▼

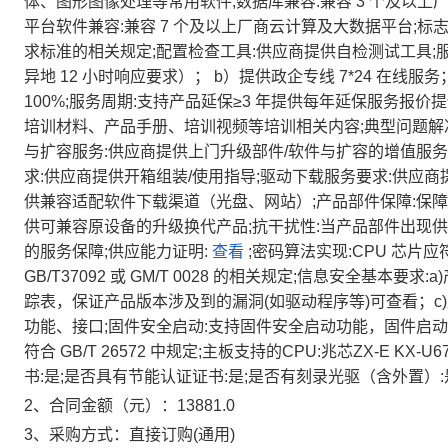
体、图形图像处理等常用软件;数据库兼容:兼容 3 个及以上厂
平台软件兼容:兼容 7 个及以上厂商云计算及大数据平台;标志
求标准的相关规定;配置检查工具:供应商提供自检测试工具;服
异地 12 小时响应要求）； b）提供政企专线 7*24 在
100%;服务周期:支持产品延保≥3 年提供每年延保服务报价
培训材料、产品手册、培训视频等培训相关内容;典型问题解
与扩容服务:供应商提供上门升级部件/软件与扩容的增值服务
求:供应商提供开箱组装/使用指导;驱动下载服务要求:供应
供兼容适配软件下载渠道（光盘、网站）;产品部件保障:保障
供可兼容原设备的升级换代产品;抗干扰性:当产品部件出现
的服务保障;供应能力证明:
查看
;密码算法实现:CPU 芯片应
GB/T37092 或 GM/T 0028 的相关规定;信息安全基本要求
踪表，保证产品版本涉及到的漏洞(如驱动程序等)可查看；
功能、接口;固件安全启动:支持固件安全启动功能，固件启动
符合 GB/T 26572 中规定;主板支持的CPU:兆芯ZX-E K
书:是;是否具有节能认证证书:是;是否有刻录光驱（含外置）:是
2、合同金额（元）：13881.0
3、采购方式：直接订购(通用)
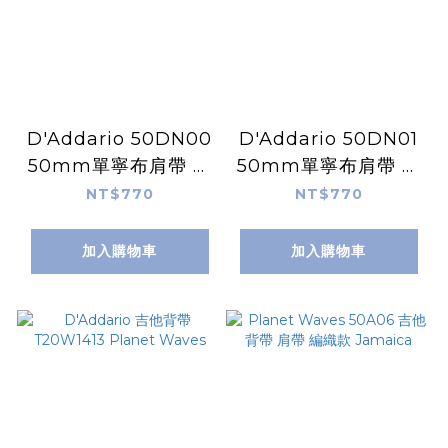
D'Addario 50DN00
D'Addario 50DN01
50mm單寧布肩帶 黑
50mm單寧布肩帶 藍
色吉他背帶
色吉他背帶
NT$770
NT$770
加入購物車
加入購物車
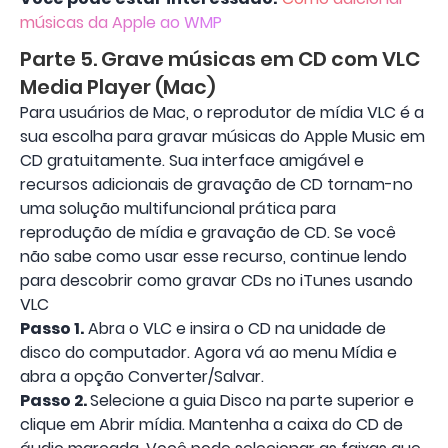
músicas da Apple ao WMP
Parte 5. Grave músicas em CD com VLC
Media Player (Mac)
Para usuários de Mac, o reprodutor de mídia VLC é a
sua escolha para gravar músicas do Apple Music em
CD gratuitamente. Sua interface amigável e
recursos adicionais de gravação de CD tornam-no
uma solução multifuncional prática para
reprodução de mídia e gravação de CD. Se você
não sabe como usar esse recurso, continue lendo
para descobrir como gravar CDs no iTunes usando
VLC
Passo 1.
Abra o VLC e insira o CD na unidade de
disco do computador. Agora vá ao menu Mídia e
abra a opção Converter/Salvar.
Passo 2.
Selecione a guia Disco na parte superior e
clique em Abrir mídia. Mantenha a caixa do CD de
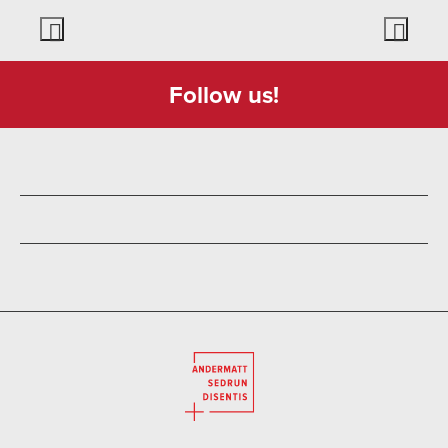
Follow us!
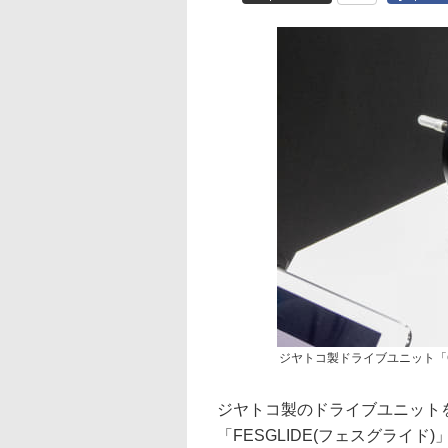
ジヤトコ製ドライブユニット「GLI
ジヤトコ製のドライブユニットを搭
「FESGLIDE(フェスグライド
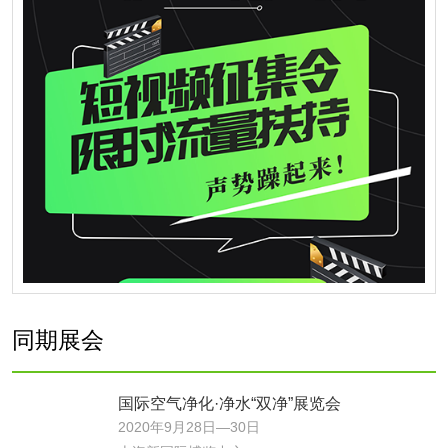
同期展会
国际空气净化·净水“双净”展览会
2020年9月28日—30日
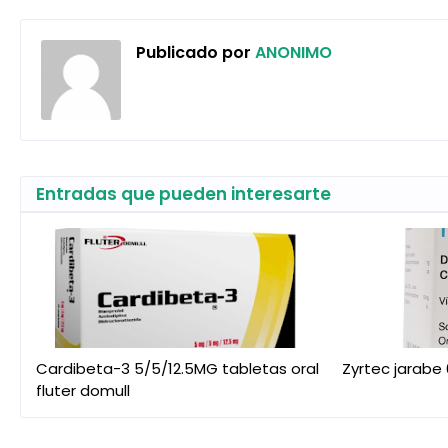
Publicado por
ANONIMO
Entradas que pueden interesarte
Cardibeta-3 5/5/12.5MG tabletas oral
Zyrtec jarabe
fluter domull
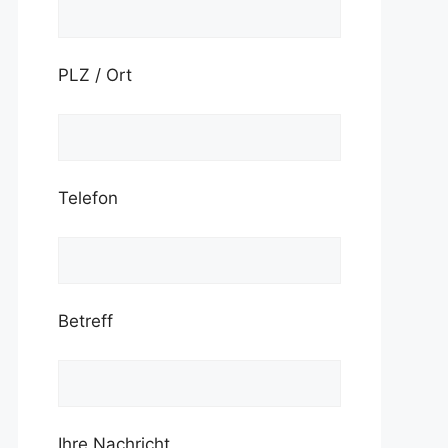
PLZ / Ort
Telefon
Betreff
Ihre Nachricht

▲

→ The problem:
Give an exact copy of the lines above from the line with "músicas da Apple ao WMP" up to and including the line with "reprodução de mídia e gravação de CD. Se você", and leave everything else out.

→ Task solution:
músicas da Apple ao WMP
Parte 5. Grave músicas em CD com VLC
Media Player (Mac)
Para usuários de Mac, o reprodutor de mídia VLC é a
sua escolha para gravar músicas do Apple Music em
CD gratuitamente. Sua interface amigável e
recursos adicionais de gravação de CD tornam-no
uma solução multifuncional prática para
reprodução de mídia e gravação de CD. Se você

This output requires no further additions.